**What is needed**
Return all entries precisely as they stand, without the images.

**Material provided**
# # # #
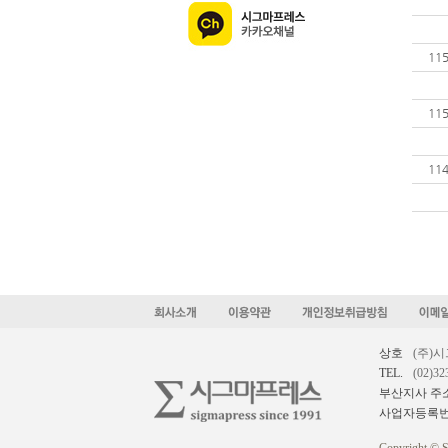
11
11
11
상호
(주)
TEL.
(02)32
부산지사 주
사업자등록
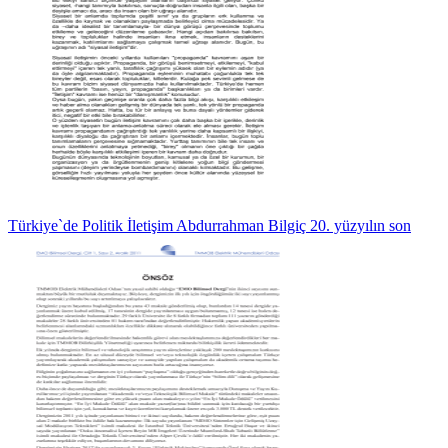
Türkiye`de Politik İletişim Abdurrahman Bilgiç 20. yüzyılın son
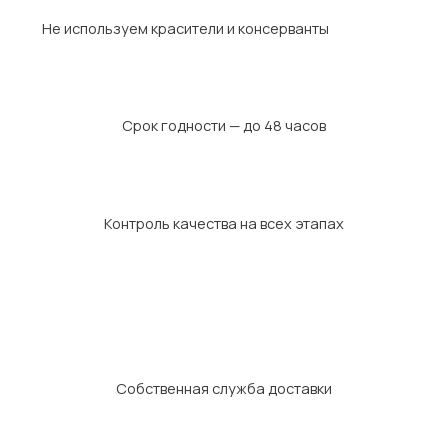
Не используем красители и консерванты
Срок годности — до 48 часов
Контроль качества на всех этапах
Собственная служба доставки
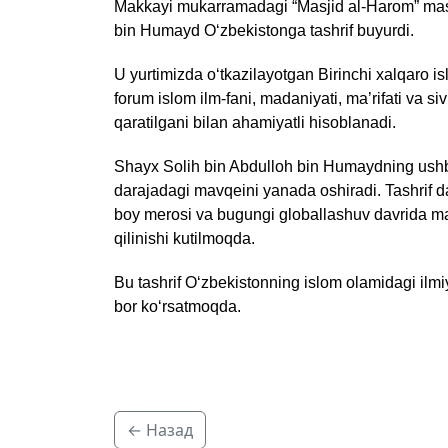
Makkayi mukarramadagi “Masjid al-Harom” masj
bin Humayd O‘zbekistonga tashrif buyurdi.
U yurtimizda o‘tkazilayotgan Birinchi xalqaro is
forum islom ilm-fani, madaniyati, ma’rifati va siv
qaratilgani bilan ahamiyatli hisoblanadi.
Shayx Solih bin Abdulloh bin Humaydning ushb
darajadagi mavqeini yanada oshiradi. Tashrif da
boy merosi va bugungi globallashuv davrida m
qilinishi kutilmoqda.
Bu tashrif O‘zbekistonning islom olamidagi il
bor ko‘rsatmoqda.
← Назад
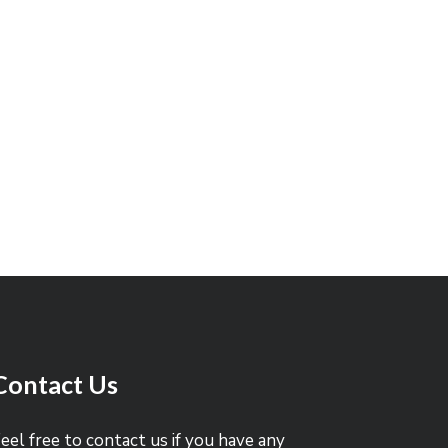
Contact Us
eel free to contact us if you have any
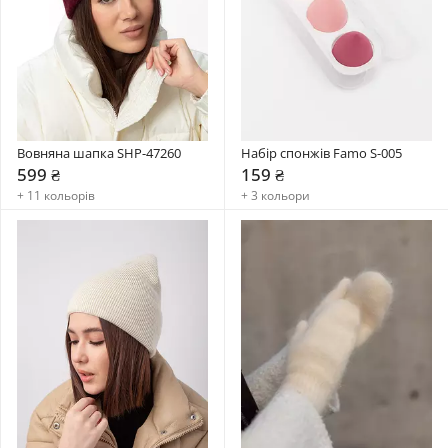
Вовняна шапка SHP-47260
Набір спонжів Famo S-005
599 ₴
159 ₴
+ 11 кольорів
+ 3 кольори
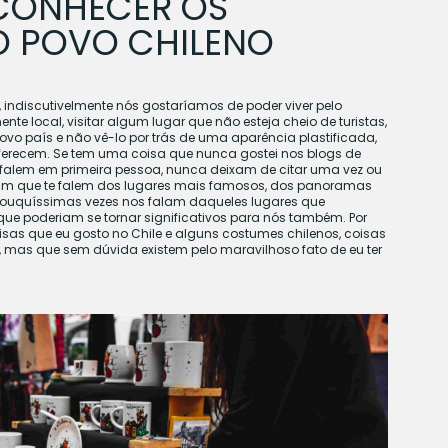
CONHECER OS
 POVO CHILENO
discutivelmente nós gostaríamos de poder viver pelo
 local, visitar algum lugar que não esteja cheio de turistas,
novo país e não vê-lo por trás de uma aparência plastificada,
oferecem. Se tem uma coisa que nunca gostei nos blogs de
 falem em primeira pessoa, nunca deixam de citar uma vez ou
omum que te falem dos lugares mais famosos, dos panoramas
s pouquíssimas vezes nos falam daqueles lugares que
que poderiam se tornar significativos para nós também. Por
coisas que eu gosto no Chile e alguns costumes chilenos, coisas
as que sem dúvida existem pelo maravilhoso fato de eu ter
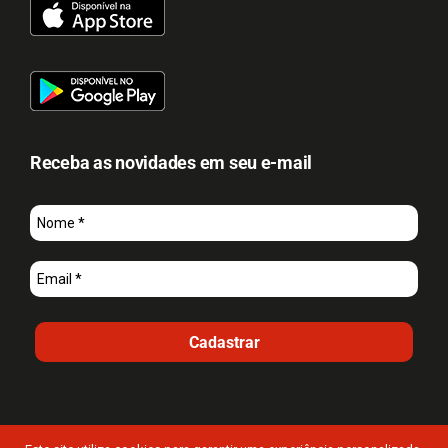
Receba as novidades em seu e-mail
Cadastrar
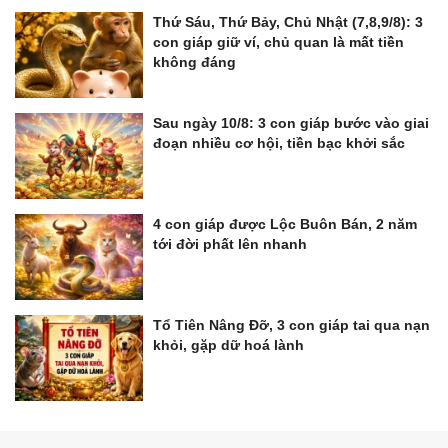
Thứ Sáu, Thứ Bảy, Chủ Nhật (7,8,9/8): 3
con giáp giữ ví, chủ quan là mất tiền
không đáng
Sau ngày 10/8: 3 con giáp bước vào giai
đoạn nhiều cơ hội, tiền bạc khởi sắc
4 con giáp được Lộc Buôn Bán, 2 năm
tới đời phất lên nhanh
Tổ Tiên Nâng Đỡ, 3 con giáp tai qua nạn
khỏi, gặp dữ hoá lành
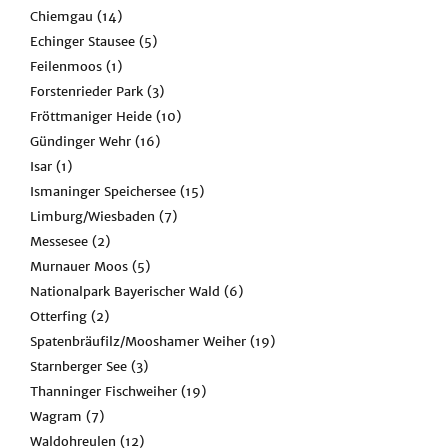
Chiemgau
(14)
Echinger Stausee
(5)
Feilenmoos
(1)
Forstenrieder Park
(3)
Fröttmaniger Heide
(10)
Gündinger Wehr
(16)
Isar
(1)
Ismaninger Speichersee
(15)
Limburg/Wiesbaden
(7)
Messesee
(2)
Murnauer Moos
(5)
Nationalpark Bayerischer Wald
(6)
Otterfing
(2)
Spatenbräufilz/Mooshamer Weiher
(19)
Starnberger See
(3)
Thanninger Fischweiher
(19)
Wagram
(7)
Waldohreulen
(12)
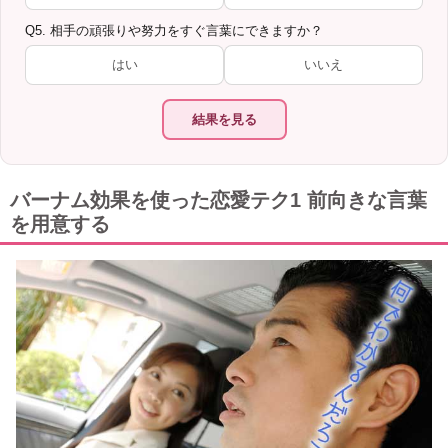
Q5. 相手の頑張りや努力をすぐ言葉にできますか？
はい
いいえ
結果を見る
バーナム効果を使った恋愛テク1 前向きな言葉
を用意する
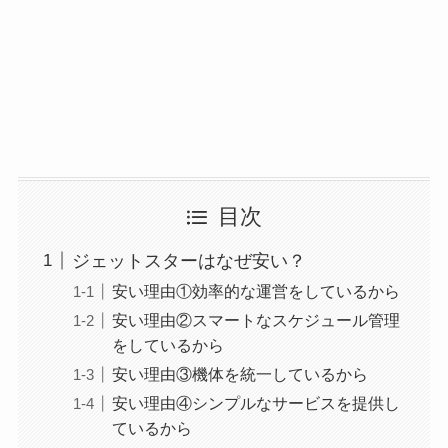
目次
ジェットスターはなぜ安い？
安い理由①効率的な運営をしているから
安い理由②スマートなスケジュール管理
をしているから
安い理由③機体を統一しているから
安い理由④シンプルなサービスを提供し
ているから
# # # #
**Result below**
11
11
11
상호
(주)
TEL.
(02)32
부산지사 주
사업자등록
Türkiye`de Politik İletişim Abdurrahman Bilgiç 20. yüzyılın son
Не используем красители и консерванты
Срок годности — до 48 часов
Контроль качества на всех этапах
Собственная служба доставки
Makkayi mukarramadagi “Masjid al-Harom” masj
bin Humayd O‘zbekistonga tashrif buyurdi.
U yurtimizda o‘tkazilayotgan Birinchi xalqaro is
forum islom ilm-fani, madaniyati, ma’rifati va siv
qaratilgani bilan ahamiyatli hisoblanadi.
Shayx Solih bin Abdulloh bin Humaydning ushb
darajadagi mavqeini yanada oshiradi. Tashrif da
boy merosi va bugungi globallashuv davrida m
qilinishi kutilmoqda.
Bu tashrif O‘zbekistonning islom olamidagi il
bor ko‘rsatmoqda.
← Назад
Contact Us
eel free to contact us if you have any
Вовняна шапка SHP-47260
Набір спонжів Famo S-005
599 ₴
159 ₴
+ 11 кольорів
+ 3 кольори
CONHECER OS
 POVO CHILENO
discutivelmente nós gostaríamos de poder viver pelo
 local, visitar algum lugar que não esteja cheio de turistas,
novo país e não vê-lo por trás de uma aparência plastificada,
oferecem. Se tem uma coisa que nunca gostei nos blogs de
 falem em primeira pessoa, nunca deixam de citar uma vez ou
omum que te falem dos lugares mais famosos, dos panoramas
s pouquíssimas vezes nos falam daqueles lugares que
que poderiam se tornar significativos para nós também. Por
coisas que eu gosto no Chile e alguns costumes chilenos, coisas
as que sem dúvida existem pelo maravilhoso fato de eu ter
Receba as novidades em seu e-mail
Cadastrar
Thứ Sáu, Thứ Bảy, Chủ Nhật (7,8,9/8): 3
con giáp giữ ví, chủ quan là mất tiền
không đáng
Sau ngày 10/8: 3 con giáp bước vào giai
đoạn nhiều cơ hội, tiền bạc khởi sắc
4 con giáp được Lộc Buôn Bán, 2 năm
tới đời phất lên nhanh
Tổ Tiên Nâng Đỡ, 3 con giáp tai qua nạn
khỏi, gặp dữ hoá lành
Chiemgau
(14)
Echinger Stausee
(5)
Feilenmoos
(1)
Forstenrieder Park
(3)
Fröttmaniger Heide
(10)
Gündinger Wehr
(16)
Isar
(1)
Ismaninger Speichersee
(15)
Limburg/Wiesbaden
(7)
Messesee
(2)
Murnauer Moos
(5)
Nationalpark Bayerischer Wald
(6)
Otterfing
(2)
Spatenbräufilz/Mooshamer Weiher
(19)
Starnberger See
(3)
Thanninger Fischweiher
(19)
Wagram
(7)
Waldohreulen
(12)
Q5. 相手の頑張りや努力をすぐ言葉にできますか？
はい
いいえ
結果を見る
バーナム効果を使った恋愛テク1 前向きな言葉
を用意する
目次
ジェットスターはなぜ安い？
安い理由①効率的な運営をしているから
安い理由②スマートなスケジュール管理
をしているから
安い理由③機体を統一しているから
安い理由④シンプルなサービスを提供し
ているから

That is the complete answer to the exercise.